736: Damnation

by *William Lindsay and Zanh Liis
Immediately following Hellfire

Soundtrack: A Rush of Blood to the Head
and Amsterdam by Coldplay


-=Main Engineering, Romulan Vessel=-

"Keirrraannn," Liis groaned, drawing his name out in two distinctly separate, dragging syllables. She was growing woozy from the pain and fighting to stay conscious. "Don't yell at them. They're doing...the best they can."

The last thing she wanted was for Blane and Lindsay to take any foolish chances with their lives hurrying back on her account. She wanted them to do whatever they had to do, at whatever pace they had to do it, to get out of this in one piece.

"But you're hurt," Keiran fretted, brushing her hair back out of her eyes with hands that were astonishingly gentle, especially given their size. "They need to stop throwin' shapes and get on with it."

"Hurt? Nahhh. 'Tis but a scratch..." Liis quoted the old joke between them to try to erase the expression of pain from his face; a look that was harder for her to bear than the physical sting of her injuries.

The joke had been established, she remembered, when he'd first started teaching her how to fence. It was after a particularly dismal and frustrating lesson early on that he'd told her the amusing tale of King Arthur and his duel with the denial-prone Black Knight.

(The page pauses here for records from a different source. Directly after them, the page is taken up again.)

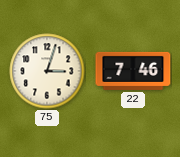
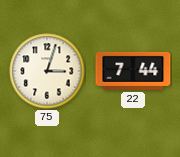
22: 7:46 -> 7:44
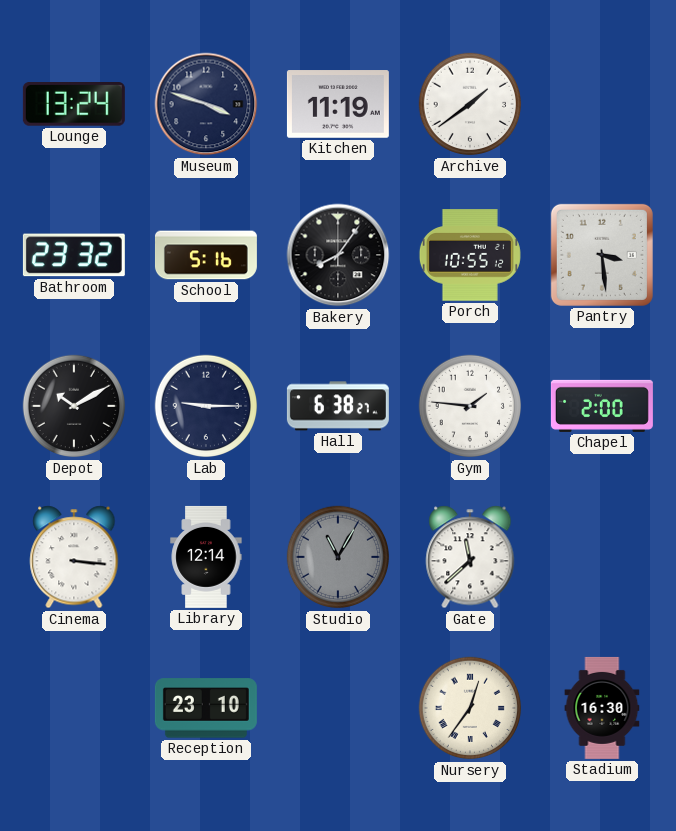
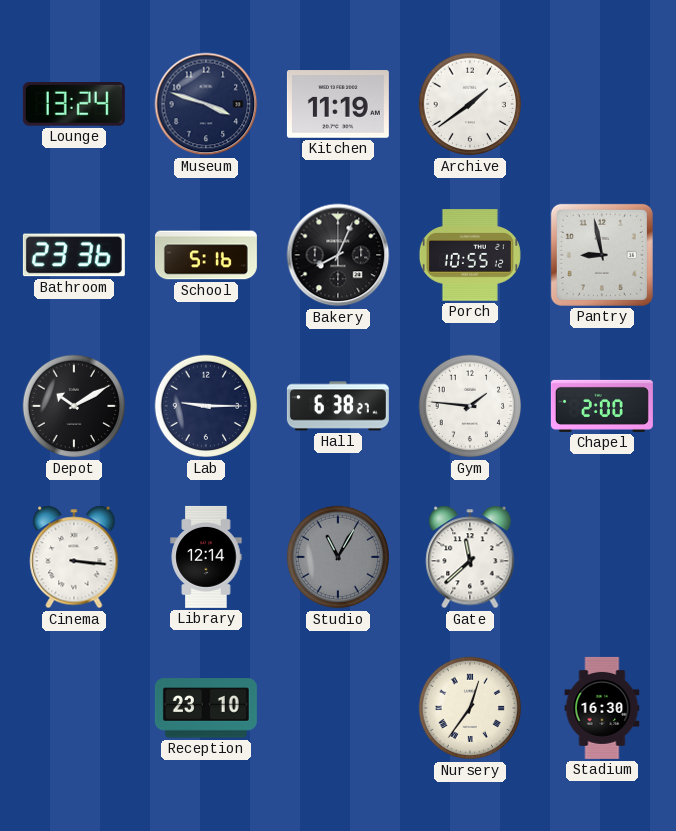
Bathroom: 23:32 -> 23:36
Bakery: 8:06 -> 8:04
Pantry: 3:29 -> 8:58
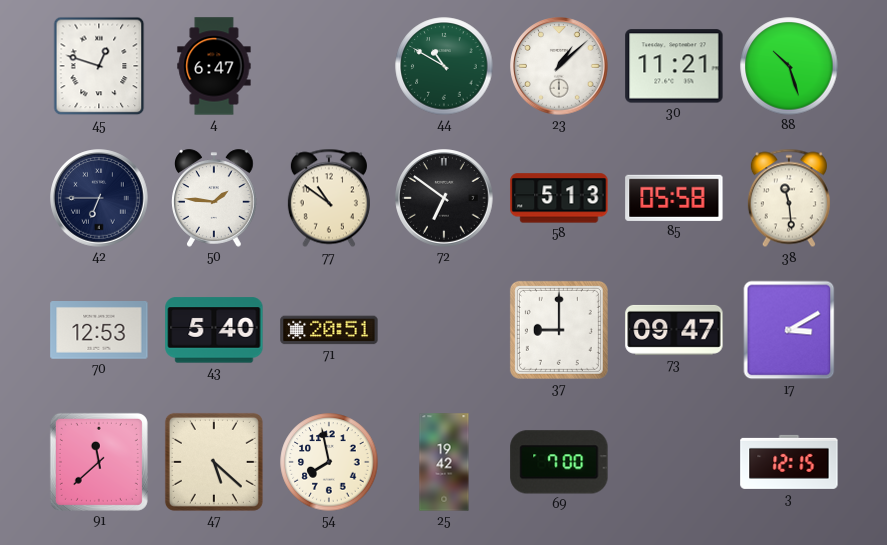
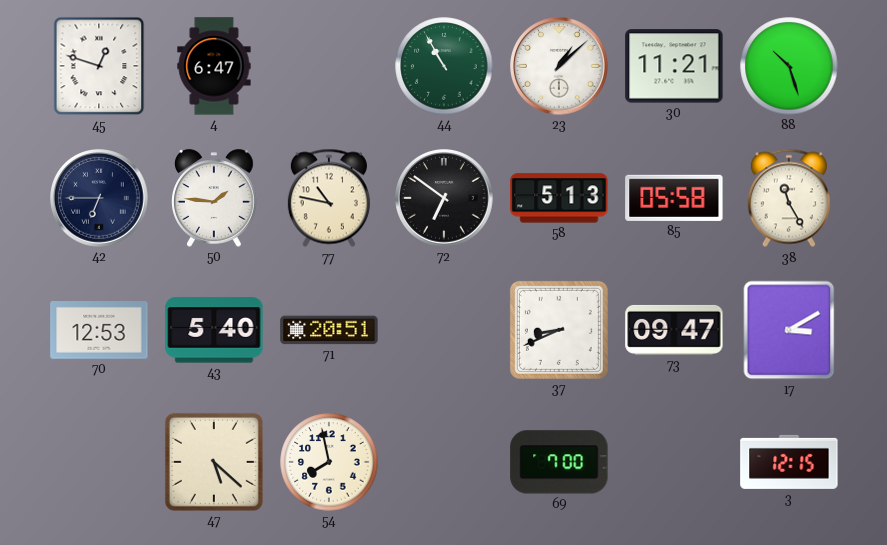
44: 10:50 -> 10:55
77: 10:51 -> 10:47
38: 11:29 -> 11:25
37: 9:00 -> 8:41
91: 11:38 -> none
25: 19:42 -> none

She also recalled vividly how his eyes had lit up as he feigned an accent different from his own while reciting every line, and how handsome he had looked when he reacted to the sound of her laughter at the end of the story.

It was, he explained later, the very first time he had ever heard her laugh truly and deeply. Over anything.

She reached upward now and her fingers grazed the shard of twisted metal that was protruding from her punctured flesh, lodged in between her collarbone and her shoulder.

"No, 's not..."

"No, it is not."

Keiran and Salvek replied in unison.

As concerned as Salvek was for Liis right now, he was not a doctor and could not treat her. Neither was he exactly the type suited to offering comfort and besides, Keiran seemed to be doing that for both of them.

Nothing in the universe could drag O'Sullivan's mind from his wife now, and one glance in his eyes could tell you his heart was breaking.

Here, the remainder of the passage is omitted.